■ **Your objective**:
These records contain pictures, which must be left out; copy exactly the lines from the one with "befinden sich" up to and including the one with "Ratios de gestion".

■ **Information given**:
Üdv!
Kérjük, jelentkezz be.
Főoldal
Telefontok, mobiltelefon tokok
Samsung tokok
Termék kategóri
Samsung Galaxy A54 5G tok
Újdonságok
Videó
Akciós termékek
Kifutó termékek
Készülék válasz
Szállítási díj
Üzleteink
---
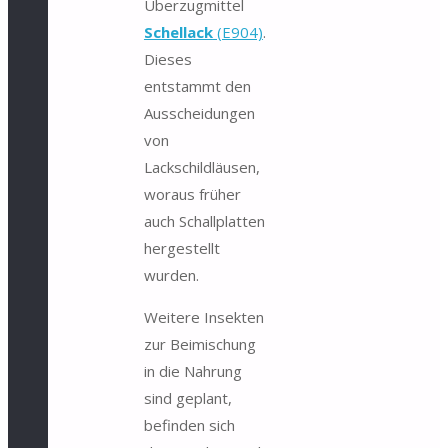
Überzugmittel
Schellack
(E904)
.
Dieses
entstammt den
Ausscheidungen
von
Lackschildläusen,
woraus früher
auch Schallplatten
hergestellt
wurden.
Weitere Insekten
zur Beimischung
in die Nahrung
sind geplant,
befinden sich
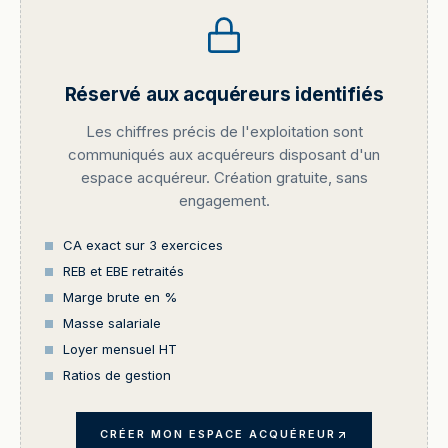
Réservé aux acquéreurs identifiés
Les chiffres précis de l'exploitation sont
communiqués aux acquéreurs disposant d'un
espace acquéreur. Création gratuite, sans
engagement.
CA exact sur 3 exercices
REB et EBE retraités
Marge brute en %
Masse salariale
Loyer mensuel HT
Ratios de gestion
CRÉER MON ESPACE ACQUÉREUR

■ **Expected output**:
befinden sich
Réservé aux acquéreurs identifiés
Les chiffres précis de l'exploitation sont
communiqués aux acquéreurs disposant d'un
espace acquéreur. Création gratuite, sans
engagement.
CA exact sur 3 exercices
REB et EBE retraités
Marge brute en %
Masse salariale
Loyer mensuel HT
Ratios de gestion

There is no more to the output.